The slightly poorer sounding above-axis response shows a mildly rising treble output, but it's still very well integrated. Note that the fairly high matching stand places the seated listener's ear a little below the mid-to-treble axis, which is clearly (and audibly) just right.
Thanks to the digitally processed time alignment of the array and the low diffraction enclosure, amazingly good lateral off-axis responses were obtained. There is only 3dB of loss right out to 12kHz, even for 60º off-axis, thanks the to the enclosure narrowness and the anti-diffraction curvature, but credit is also due to the useful waveguide fitted to the high frequency unit. These results are orders of magnitude better than those of the loudspeaker industry in general.

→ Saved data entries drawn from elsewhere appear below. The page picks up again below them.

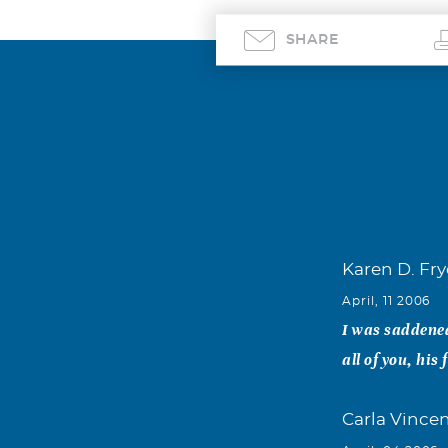
SHARE
Karen D. Fry
April, 11 2006
I was saddened
all of you, his
Carla Vince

The Kii Three sounded at its best when slightly toed out by 7.5º, and at a height that's just above the midrange driver. Note the astonishingly close agreement between the 15º lateral output and the axial result. (Black trace presented in third-octave analysis from 30Hz to 20kHz, and measuring
+/-1dB!) (Happily I have a precision 12.5mm B&K condenser microphone, to qualify these results accurately.)

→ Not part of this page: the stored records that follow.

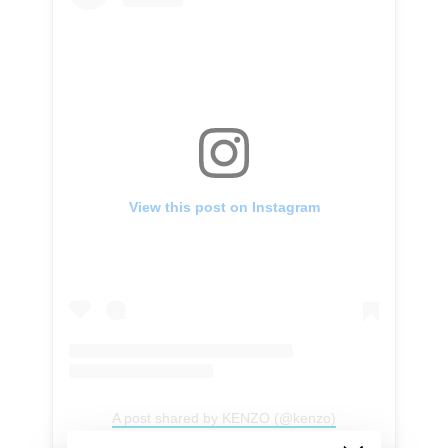
View this post on Instagram
A post shared by KENZO (@kenzo)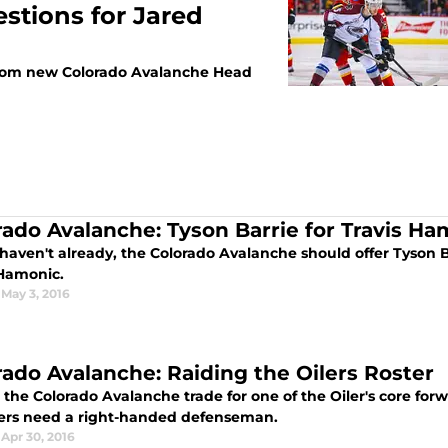
stions for Jared
rn from new Colorado Avalanche Head
rado Avalanche: Tyson Barrie for Travis Ha
 haven't already, the Colorado Avalanche should offer Tyson B
 Hamonic.
May 3, 2016
rado Avalanche: Raiding the Oilers Roster
 the Colorado Avalanche trade for one of the Oiler's core fo
lers need a right-handed defenseman.
Apr 30, 2016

This loudspeaker's inherent low frequency directional control is in my view rather more successful than the more usual alternative of conventional omni-directional bass combined with DSP room correction for peaks and dips at the listener location.
Overall, at more reasonable levels, second harmonic was higher than average for more recent high end designs, but still considered satisfactory. At 86dB SPL, second averaged 0.15% to 0.2%, while for frequencies above 500Hz third was also nicely held to 0.1% or better. At lower frequencies third harmonic rose somewhat: at 125Hz, 86dB SPL I measured 0.35%, and considered that this was marginally audible. By 90dB, 125 Hz it was approaching 0.5% and distortion was audible on music program at this level. Certainly at higher powers some lower frequency coloration did seem to be associated with moderate levels of harmonic distortion, which I also associated with a mild loss of attack and definition; backing off the loudness confirmed this observation.
By comparison, a larger passive design of typical 90dB sensitivity may well accept 40W at 40Hz for 106dB SPL with just audible distortion, while the compact Kii Three will begin audibly compressing at a 10dB lower sound level, if a still quite loud 96dB SPL. It cannot quite do the impossible!